Festival Francophonie métissée #FFM29
Christophe Urbain

Combat de nègre et de chiens #FFM29

De Bernard-Marie Koltè / Mise en scène : Thibaut Wenger

Dans un pays d’Afrique de l’Ouest, le chantier d’une grande entreprise française est en passe d’être fermé. Ne restent plus que Horn, chef au bord de la retraite, et Cal, un ingénieur. L’arrivée simultanée d’une jeune femme que Horn a fait venir de Paris pour l’épouser et d’un Noir mystérieusement entré dans la cité des Blancs pour réclamer le corps de son frère, mort la veille sur le chantier, va catalyser la violence latente de la situation... 

 

Un western métaphysique dans une Afrique rêvée 

Combat de nègre et de chiens est pour moi une grande pièce sur la peur, la dissimulation, le mensonge, le commerce que nous entretenons avec la culpabilité et la mauvaise conscience. Koltès disait : « Cette pièce ne parle pas de l’Afrique, car je ne suis pas un auteur africain ». En effet, le sujet n’est pas tant l’Afrique qu’un microcosme européen fermé confronté à l’inconnu, au mystère, au sacré, dans ce continent des peurs qu’est pour nous l’Afrique. Nous savons ce que la richesse de notre continent doit au pillage des ressources de ceux qui se noient aujourd’hui dans le tombeau qu’est devenu la Méditerranée. Et plus notre sentiment de culpabilité est profond, plus le racisme est fort pour nous couper de ceux qui pourraient nous reprocher de vivre comme des chiens. 
 

Comme le ferait Shakespeare, qui d’après Wietkewiecz touche à la forme la plus pure du théâtre parce qu’il théâtralise ce qui est à l’intérieur, Koltès transforme cette culpabilité en personnage, Alboury, cet autre noir qui porte le nom d’un roi, ce frère venu avec entêtement, opiniâtreté, demander une seule chose : le corps de celui qu’on a écrasé, dissimulé, fait disparaître dans un tuyau de merde pour continuer à vivre sans le voir, sans que sa dépouille n’inquiète notre mauvaise conscience.


Thibaut Wenger

Générique

Distribution : Avec Berdine Nusselder, Fabien Magry, Thierry Hellin, François Ebouele

Scénographie Arnaud Verley.Costumes Claire Schirck. lumières Matthieu Ferry. Musique et sons Geoffrey Sorgius, Grégoire Letouvet

 

Production

Coproduction : Premiers actes, Théâtre des Martyrs / La Servante, La Filature – scène nationale de Mulhouse, Relais culturel régional de Thann. 
Avec le soutien de la Fédération Wallonie-Bruxelles / Service du théâtre, du Ministère de la Culture / DRAC Alsace, de la Région Alsace, du dispositif Arts vivants en Alsace / Les Régionales, de la SPEDIDAM et de l'ADAMI.
Accueil en résidence au Relais culturel régional de Thann. 

 

7 & 8 octobre 2020 | 20h


Durée : 2h20

Entrée sur réservation dans la limite des places disponibles et dans le respect des normes sanitaires.
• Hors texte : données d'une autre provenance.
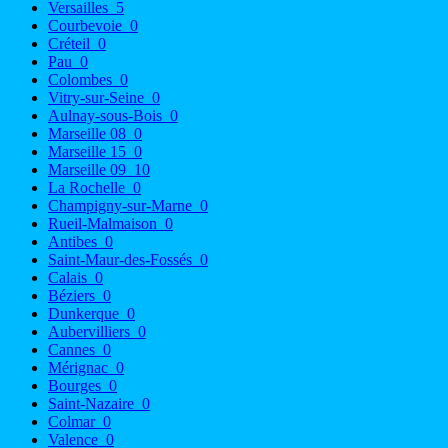
Versailles
5
Courbevoie
0
Créteil
0
Pau
0
Colombes
0
Vitry-sur-Seine
0
Aulnay-sous-Bois
0
Marseille 08
0
Marseille 15
0
Marseille 09
10
La Rochelle
0
Champigny-sur-Marne
0
Rueil-Malmaison
0
Antibes
0
Saint-Maur-des-Fossés
0
Calais
0
Béziers
0
Dunkerque
0
Aubervilliers
0
Cannes
0
Mérignac
0
Bourges
0
Saint-Nazaire
0
Colmar
0
Valence
0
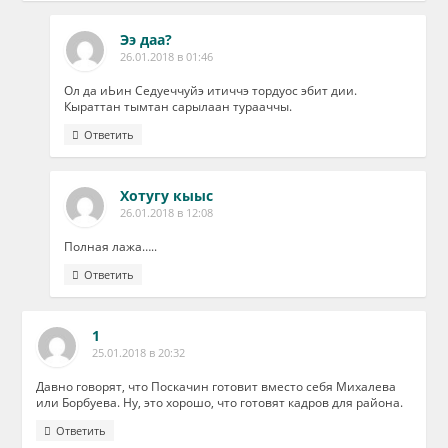
Ээ даа?
26.01.2018 в 01:46
Ол да иЬин Седуеччуйэ итиччэ тордуос эбит дии.
Кыраттан тымтан сарылаан турааччы.
Ответить
Хотугу кыыс
26.01.2018 в 12:08
Полная лажа…..
Ответить
1
25.01.2018 в 20:32
Давно говорят, что Поскачин готовит вместо себя Михалева
или Борбуева. Ну, это хорошо, что готовят кадров для района.
Ответить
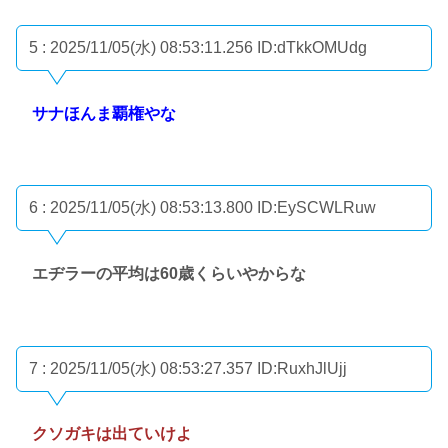
5 : 2025/11/05(水) 08:53:11.256
ID:dTkkOMUdg
サナほんま覇権やな
6 : 2025/11/05(水) 08:53:13.800
ID:EySCWLRuw
エヂラーの平均は60歳くらいやからな
7 : 2025/11/05(水) 08:53:27.357
ID:RuxhJlUjj
クソガキは出ていけよ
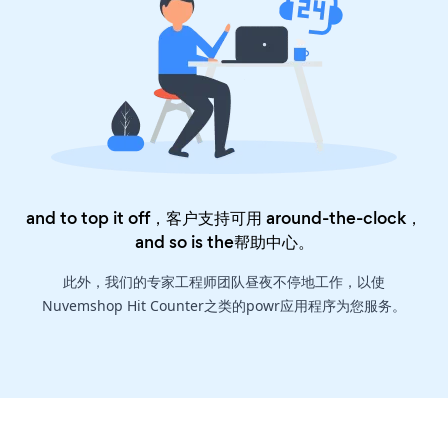
and to top it off，客户支持可用 around-the-clock，
and so is the
帮助中心
。
此外，我们的专家工程师团队昼夜不停地工作，以使
Nuvemshop Hit Counter之类的powr应用程序为您服务。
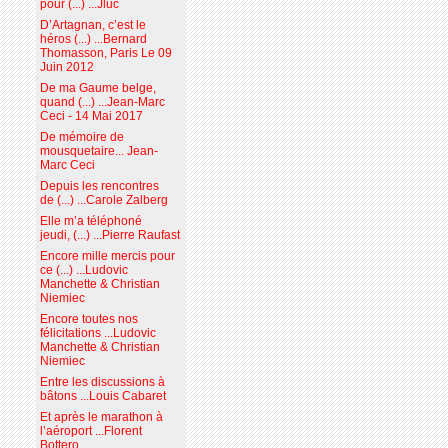
pour (...) ...Jluc
D’Artagnan, c’est le
héros (...) ...Bernard
Thomasson, Paris Le 09
Juin 2012
De ma Gaume belge,
quand (...) ...Jean-Marc
Ceci - 14 Mai 2017
De mémoire de
mousquetaire... Jean-
Marc Ceci
Depuis les rencontres
de (...) ...Carole Zalberg
Elle m’a téléphoné
jeudi, (...) ...Pierre Raufast
Encore mille mercis pour
ce (...) ...Ludovic
Manchette & Christian
Niemiec
Encore toutes nos
félicitations ...Ludovic
Manchette & Christian
Niemiec
Entre les discussions à
bâtons ...Louis Cabaret
Et après le marathon à
l’aéroport ...Florent
Bottero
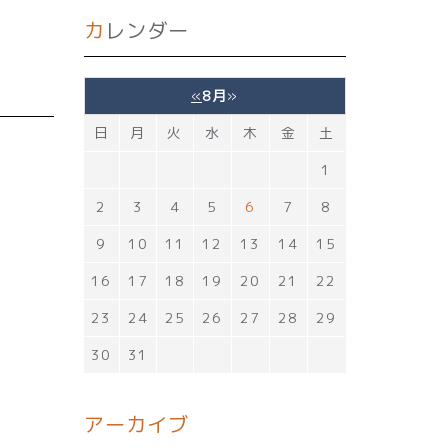
カレンダー
«
8月
»
日
月
火
水
木
金
土
1
2
3
4
5
6
7
8
9
10
11
12
13
14
15
16
17
18
19
20
21
22
23
24
25
26
27
28
29
30
31
アーカイブ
Port du masque obligatoire.

Salle de spectacle
46 rue Quincampoix
75004 Paris

Tarif : 10€
Tarif réduit : 8€
Tarif groupe : 5€
Adhérents : 6€

Thibaut Wenger

Thibaut Wenger suit des études de cinéma, puis se forme à l’Institut National Supérieur des Arts du Spectacle de Bruxelles dont il sort diplômé́ en mise en scène. Il monte alors les pièces La Cerisaie et Platonov d’Anton Tchekhov, Dors mon petit enfant de Jon Fosse, Lenz et Woyzeck de Georg Büchner, L’Enfant froid * de Marius von Mayenburg, La Mission d’Heiner Müller, ... Jouant parfois dans ses propres spectacles, il est également comédien dans des mises en scène de Sabine Durand et Adeline Rosenstein. En parallèle, Thibaut Wenger travaille comme pédagogue en Belgique et au Sénégal et dirige le festival Premiers Actes en Alsace de 2008 à 2013.